Now I flopped on my stomach, resisting sleep as much as I desired it. Cursing my repressed, private personality, which held back the kind of information that would have gotten his goddamned ass moving sooner. I had spent the afternoon walking back and forth between our campsite and the phone at Vogelsang Camp, debating whether to tell him about this history of suicide in Adele's family, about the other pressures that could distract her if not drive her over the brink.

At first the ranger didn't even want to extend the camping permit. Then, he relented. And about 4:00 P.M., when the mist was soupy thick, he agreed to send out a search party. Helpless, I remained in camp, pacing, praying, staring at a tree branch bending in the windy rain. Of course it made sense for me to wait here, but waiting was not my strong suit. While my body held vigil, my mind raced across country. Scouting for Adele, chasing away dangers. Singing madly into the wind. Hours after dark, the soggy searchers returned, saying they had found nothing, not a scarf, a scrap of litter. Not a body. The reassuring ranger said to remember she had food, water, a map. The rain had ceased. Because of the cloud cover, it wouldn't freeze tonight.

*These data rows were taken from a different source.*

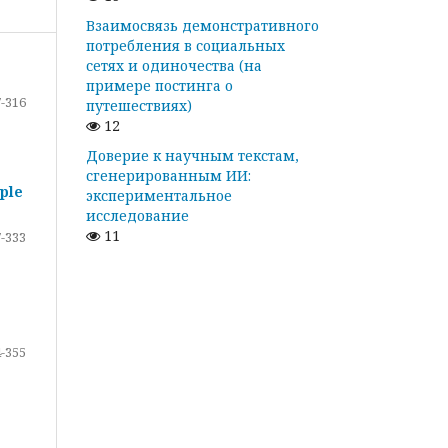
Взаимосвязь демонстративного
потребления в социальных
сетях и одиночества (на
примере постинга о
-316
путешествиях)
12
Доверие к научным текстам,
сгенерированным ИИ:
ple
экспериментальное
исследование
11
-333
-355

Well, I didn't know about that. It was certainly too cold for
me
to fall asleep. I cursed my temper again. Why had I clung to my silly rivalry? So what if Sandy helped ease her way back to California? At least she'd be in the Bay Area. She'd be home again. And he wasn't a bad guy. He was only a guy.

If I'd been more tuned in, I would have known Baffin was sick, maybe taken her to the vet that morning instead of flying off to the jogging trail. And if I'd been more sensible, I would have noticed Mom's bruises before she was taken to the hospital, would have found a way to explain Dad's behavior to Martha without sounding like a know-it-all professional. If I'd been more generous, Anita wouldn't have left.